There were 49 households, out of which 46.9% had children under the age of 18 living with them, 63.3% were married couples living together, 8.2% had a female householder with no husband present, and 18.4% were non-families. 14.3% of all households were made up of individuals, and 14.3% had someone living alone who was 65 years of age or older. The average household size was 2.78 and the average family size was 2.85.

In the city, the population was spread out, with 33.8% under the age of 18, 5.9% from 18 to 24, 32.4% from 25 to 44, 18.4% from 45 to 64, and 9.6% who were 65 years of age or older.

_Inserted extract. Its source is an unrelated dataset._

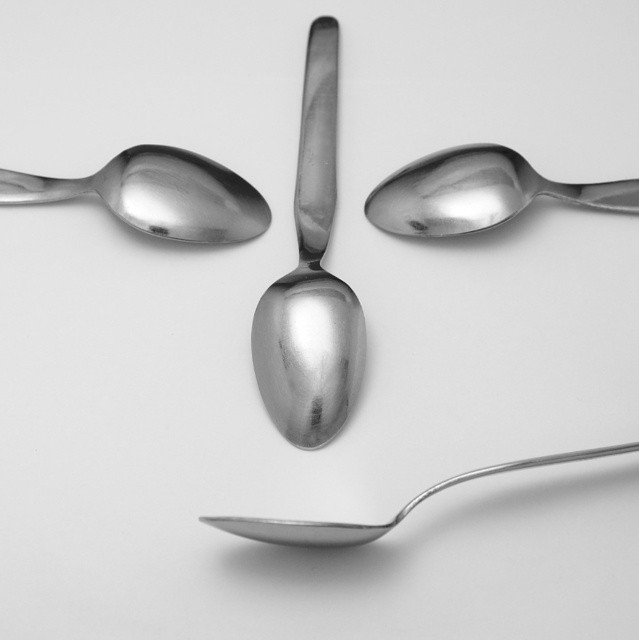 You are looking at the four metallic spoons arranged on a white background. There is a point labeled at coordinates point (477, 193). Which object does this point belong to?

The point (477, 193) is on the polished metal spoon at upper center.

You are arranging cutlery on a table and need to place the polished metal spoon at center and the polished metal spoon at upper center side by side. Which spoon should you place on the left to ensure they are arranged from narrowest to widest?

The polished metal spoon at center has a lesser width compared to the polished metal spoon at upper center. Therefore, you should place the polished metal spoon at center on the left followed by the polished metal spoon at upper center to arrange them from narrowest to widest. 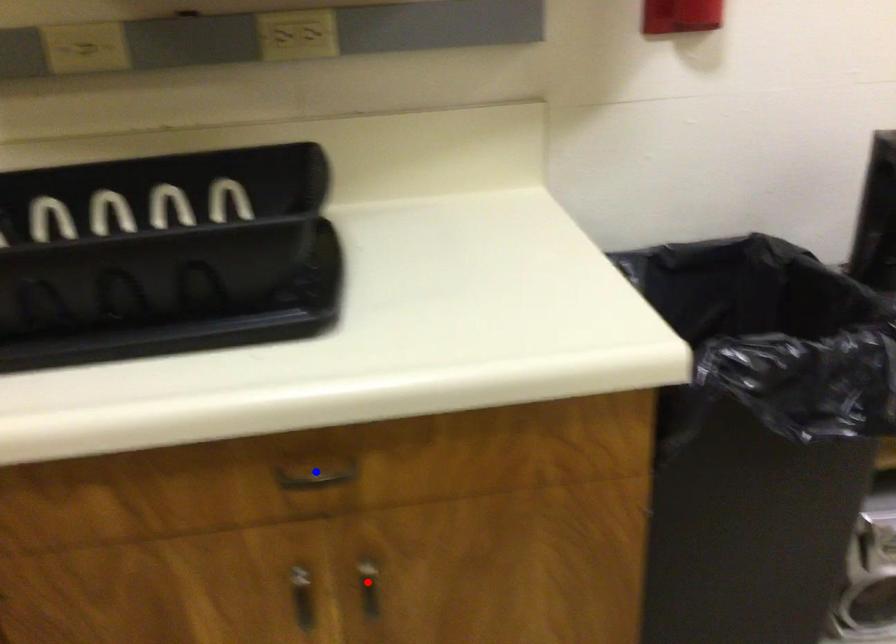 Question: Two points are marked on the image. Which point is closer to the camera?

The median age was 33 years. For every 100 females, there were 88.9 males. For every 100 females age 18 and over, there were 83.7 males.

The median income for a household in the city was $34,583, and the median income for a family was $36,250. Males had a median income of $26,250 versus $17,500 for females. The per capita income for the city was $15,284. There were 2.5% of families and 8.1% of the population living below the poverty line, including 5.4% of under eighteens and 36.4% of those over 64.

==Education==
The municipality is within the boundary of the Central Community School District.